Download PDF

Due–next Friday, not next Monday.

The point of this week is to get experience plotting, but also to dip your toe into the process of reproducible research through coding. So don’t turn in your responses as images this time, but as the commands you run to make the plots.

  1. In the handout, we made a histogram of “year”. Make one of month. What month (they are numbered in the data set) do the most whaling voyages leave in? The least?

  2. Here’s a list of all the variables in the shipping dataset. Make a histogram of something else.

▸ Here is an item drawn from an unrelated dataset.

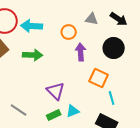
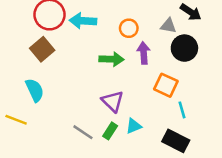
gray triangle: (92, 19) -> (168, 26), moved
green arrow: (33, 55) -> (111, 59), moved
gray line: (19, 110) -> (83, 132), moved
green rectangle: (54, 115) -> (110, 131), turned -32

[1] "LastName"      "FirstName"     "Rig"           "Age"           "Skin"          "Hair"          "Eye"          
 [8] "Residence"     "Rank"          "Voyage.number" "VesselNumber"  "height"        "date"          "year"         
[15] "month"         "decade"  
  1. Recall this chart that makes a barplot with colorized bars. After “fill=Rig”, add another parameter to color. What happens?
ggplot(ships) + aes(x=year,fill=Rig) + geom_bar()
  1. Make a facet_wrap or facet_grid small multiple topic that works better than the ones described.

5.Here’s just a little optional brainteaser. Run each of these charts in turn, and see if you can figure out what’s going in the progression. What is different about each one in turn? What kind of barchart is the third one? (You can type ?coord_polar to get a description of the latter case.)

ggplot(ships) + aes(x=factor(1),fill=Rig) + geom_bar(width=1)
ggplot(ships) + aes(x=factor(1),fill=Rig) + geom_bar(width=1) + coord_polar()
ggplot(ships) + aes(x=factor(1),fill=Rig) + geom_bar(width=1) + coord_polar(theta="y")
  1. Regardless of whether you care to look into what “theta” means there, make a plot of the third type on a different element of the data.